Klappertaart Evieta bisa dibeli di pusatnya di Jl. Ir. H. Djuanda (Dago) No. 81 Bandung. Atau bisa juga ‘memburunya’ ke outlet-outlet Evieta yang terdapat di beberapa FO di seputaran Jl. Riau atau Jl. Dago dan di outletnya di Setiabudhi Supermarket. 


Tag: Bandung, resto, cemilan

Sebarkan Digg Delicious MySpace

Terkait:

Siapa saja yang merating artikel ini:

Komentar:

mlandhing 0 0
pernah nyicip hanna's klappertaart ga? enakan mana tuh?

soal harga, so-so sih, terkesan mahal... tapi memang kalau ybs menggunakan bahan terbaik, harganya tidak bisa murah.
Asti Rahman 0 0
mlandhing: baru sekali ini nyoba klappertaart mbak.. jadi belum bisa bandingin.. tapi kalo soal harga menurut aku worth it.. uenak buanget soalnya.. ndak tau aku yang emang doyan makan ya.. hahaha..
mlandhing 0 0
Asti Rahman: kalau begitu kapan-kapan kalau kau ke jakarta tak traktir yang punya hanna deh... lumer di lidah... 2 cup bakalan kurang deh... : D
Wahyu Budiyono 0 0
Saya belon bisa kasih komparasi mana yang enak, mbak...
Secara seumur hidup belon nyicipin...

Salah satu makanan yang jadi impian saya buat dimakan : )
mlandhing 0 0
Wahyu Budiyono: : p : p
maknyos 0 0
ini makannya ngga perlu di kunyah ya..di mut aja sdh lumer pasti
mlandhing 0 0
maknyos: untuk yang jenis unbaked klappertaart memang langsung lumer di mulut... apalagi kalau kelapamudanya pilihan bener... dhuh... *asli ngeces lagi*
dokter_kuliner 0 0
Saya udh nyoba beberapa macam klappertaart termasuk hanna.... tapi menurut saya yang paling enak EVIETA KLAAPERTART... dan pernah saya konfirmasi meraka menggunakan bahan2 yang terbaik... dan tidak menggunakan pewarna dan pengawet makanan.
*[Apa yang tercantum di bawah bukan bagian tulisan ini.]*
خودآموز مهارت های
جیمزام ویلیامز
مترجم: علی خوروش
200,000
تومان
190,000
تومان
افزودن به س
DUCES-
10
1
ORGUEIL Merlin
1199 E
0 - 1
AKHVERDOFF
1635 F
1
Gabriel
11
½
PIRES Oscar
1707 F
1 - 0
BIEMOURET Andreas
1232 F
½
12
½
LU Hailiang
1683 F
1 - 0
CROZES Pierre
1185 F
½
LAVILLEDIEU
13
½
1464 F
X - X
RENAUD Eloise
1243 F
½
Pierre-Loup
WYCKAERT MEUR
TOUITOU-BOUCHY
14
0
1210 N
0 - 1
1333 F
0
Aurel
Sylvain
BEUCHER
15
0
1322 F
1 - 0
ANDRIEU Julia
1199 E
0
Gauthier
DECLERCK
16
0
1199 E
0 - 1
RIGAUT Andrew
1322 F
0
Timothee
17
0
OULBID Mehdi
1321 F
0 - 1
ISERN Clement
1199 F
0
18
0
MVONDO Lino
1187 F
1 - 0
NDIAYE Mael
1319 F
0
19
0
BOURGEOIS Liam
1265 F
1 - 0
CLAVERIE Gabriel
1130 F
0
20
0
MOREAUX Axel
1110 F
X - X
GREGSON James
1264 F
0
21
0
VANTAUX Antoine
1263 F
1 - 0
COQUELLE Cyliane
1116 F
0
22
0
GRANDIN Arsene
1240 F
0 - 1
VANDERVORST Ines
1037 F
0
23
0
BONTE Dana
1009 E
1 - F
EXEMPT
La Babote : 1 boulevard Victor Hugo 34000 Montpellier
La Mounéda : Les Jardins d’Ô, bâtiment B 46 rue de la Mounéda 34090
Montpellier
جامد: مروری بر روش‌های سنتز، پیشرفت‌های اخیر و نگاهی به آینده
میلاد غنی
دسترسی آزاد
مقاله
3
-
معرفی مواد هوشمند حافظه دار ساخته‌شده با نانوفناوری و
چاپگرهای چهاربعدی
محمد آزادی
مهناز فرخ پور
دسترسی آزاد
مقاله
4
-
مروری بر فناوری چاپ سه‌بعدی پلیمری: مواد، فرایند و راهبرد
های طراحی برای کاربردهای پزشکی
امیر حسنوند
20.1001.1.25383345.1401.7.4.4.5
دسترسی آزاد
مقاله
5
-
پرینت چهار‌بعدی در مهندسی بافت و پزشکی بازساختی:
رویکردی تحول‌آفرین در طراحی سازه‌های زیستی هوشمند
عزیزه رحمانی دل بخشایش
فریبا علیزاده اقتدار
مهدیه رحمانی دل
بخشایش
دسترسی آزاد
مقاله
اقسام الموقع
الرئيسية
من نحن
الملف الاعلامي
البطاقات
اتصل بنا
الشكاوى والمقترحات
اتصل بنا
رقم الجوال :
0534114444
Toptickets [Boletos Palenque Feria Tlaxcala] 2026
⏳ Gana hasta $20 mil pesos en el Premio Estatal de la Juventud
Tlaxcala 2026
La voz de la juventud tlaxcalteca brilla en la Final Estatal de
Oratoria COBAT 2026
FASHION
EVIETA KLAPERTAART selalu menjual yang fresh setiap hari... Kalau yang di Jakarta, saya merekomendasikan KLAPERTAART HUIS di Kelapa Gading, itu termasuk favorit saya.... Lumayan buat teman2 pecinta kuliner Klapertaart...
mlandhing 0 0
dokter_kuliner: wah, pecinta klappertaart rupanya... ayo ceritakan yang klappertaart huis istimewanya dimananya? bikin aku ngiler gih..: D
dokter_kuliner 0 0
yg huis istimewanya klapertaart basah_nya tekstur lembut di lidah dan rasanya pas manis dan susunya...rum_nya...ciamik.....wkwkwk... bikin seger ditambah kelapa muda.... woukeh banget!!!
mlandhing 0 0
dokter_kuliner: ....*langsung drooling*

berarti yang huebat yang klappertaart unbaked ya... okeh... segera berburu deh... : )
mlandhing 0 0
mlandhing: lhah kalau ini bukan soal hebat om... tapi soal selera... aku suka yang unbake, gituh... : )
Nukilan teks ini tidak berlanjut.